If there are IAQ issues that go undetected, you actually become more liable. So be sure that you are testing regularly and keeping lines of communication open. Turner advises using “a combination of air testing, physical inspections and good communication so that information about the building is getting to the engineers, to the property managers and ultimately to the tenants.”

Myth #5 – Targeting VOCs should be your first priority.

Plenty of attention has been placed on the sources of volatile organic compounds (VOCs) in the industry because of the adverse effects they have on occupants who might breathe them in regularly. Found in paints, adhesives, flooring and other building products, VOCs can contribute to more acute issues like respiratory irritations, headaches, nausea and dizziness and to chronic exposures over long periods of time including liver and kidney damage, central nervous system damage and even cancer. But in most instances, occupants aren’t breathing them in for extended intervals.

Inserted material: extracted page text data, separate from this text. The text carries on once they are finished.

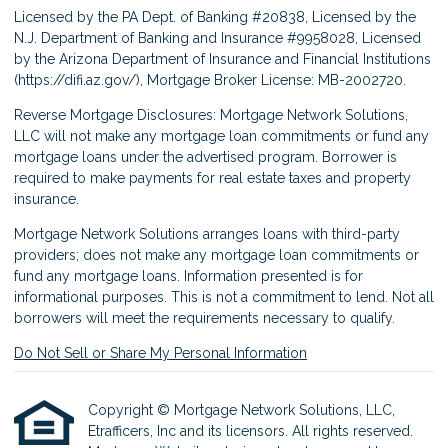
Licensed by the PA Dept. of Banking #20838, Licensed by the
N.J. Department of Banking and Insurance #9958028, Licensed
by the Arizona Department of Insurance and Financial Institutions
(
https://difi.az.gov/
), Mortgage Broker License: MB-2002720.
Reverse Mortgage Disclosures: Mortgage Network Solutions,
LLC will not make any mortgage loan commitments or fund any
mortgage loans under the advertised program. Borrower is
required to make payments for real estate taxes and property
insurance.
Mortgage Network Solutions arranges loans with third-party
providers; does not make any mortgage loan commitments or
fund any mortgage loans. Information presented is for
informational purposes. This is not a commitment to lend. Not all
borrowers will meet the requirements necessary to qualify.
Do Not Sell or Share My Personal Information
Copyright © Mortgage Network Solutions, LLC,
Etrafficers, Inc and its licensors. All rights reserved.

“There’s a great deal of effort put into minimizing VOC levels in buildings via low-emitting materials,” says Turner. “It’s good to put effort into employing good source control, but most buildings do not have VOC issues. We measure VOC levels in every building we go into, and we hardly ever find elevated VOCs inside the buildings.”

Most of the time buildings with high VOC levels have been constructed recently, which isn’t to say that they aren’t found in older buildings – it’s just more common in new ones. Therefore, if not already eliminated through proper ventilation, VOC issues will usually be short-lived.

“The levels of VOCs quickly die away over the first six months of a building’s life – possibly sooner,” explains Turner. “We find that the majority of IAQ problems that happen really come down to maintenance and operations, not elevated VOC levels.”

So while it is important to be conscientious when purchasing materials, nothing can really beat good and dependable ventilation practices.